I have a data frame where some columns have the same data, but different column names. I would like to remove duplicated columns, but merge the column names. An example, where test1 and test4 columns are duplicates:
df
test1 test2 test3 test4
1 1 1 0 1
2 2 2 2 2
3 3 4 4 3
4 4 4 4 4
5 5 5 5 5
6 6 6 6 6
and I would like the result to be something like this:
df
test1+test4 test2 test3
1 1 1 0
2 2 2 2
3 3 4 4
4 4 4 4
5 5 5 5
6 6 6 6
Here is the data:
structure(list(test1 = c(1, 2, 3, 4, 5, 6), test2 = c(1, 2, 4,
4, 5, 6), test3 = c(0, 2, 4, 4, 5, 6), test4 = c(1, 2, 3, 4,
5, 6)), .Names = c("test1", "test2", "test3", "test4"), row.names = c(NA,
-6L), class = "data.frame")
Please note that I do not simply want to remove duplicated columns.
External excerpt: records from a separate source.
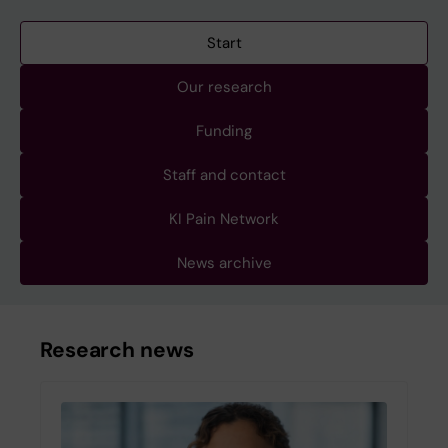
Start
Our research
Funding
Staff and contact
KI Pain Network
News archive
Research news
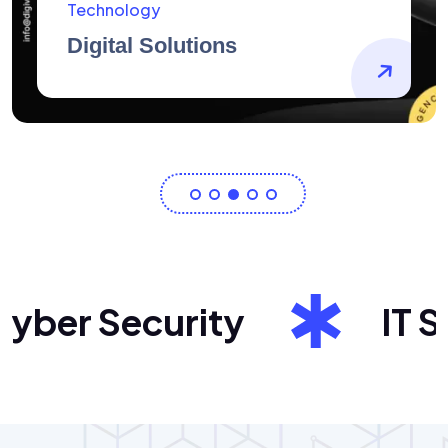
AidArtists
Artist Centricity
er Security
IT Sol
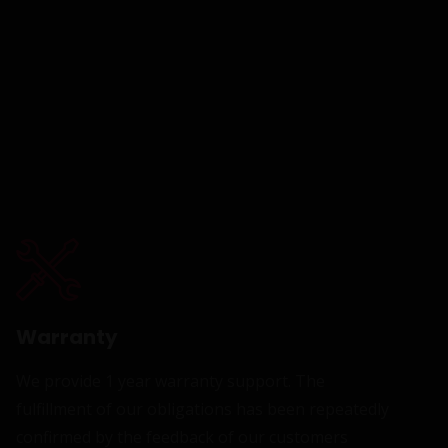
Warranty
We provide 1 year warranty support. The
fulfillment of our obligations has been repeatedly
confirmed by the feedback of our customers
I also want to merge the column names of the duplicated columns, after the duplicates are removed.
I could do it manually for the simple table I posted, but I want to use this on large datasets, where I don't know in advance what columns are identical. I do not what to remove and rename columns manually, since I might have over 50 duplicated columns.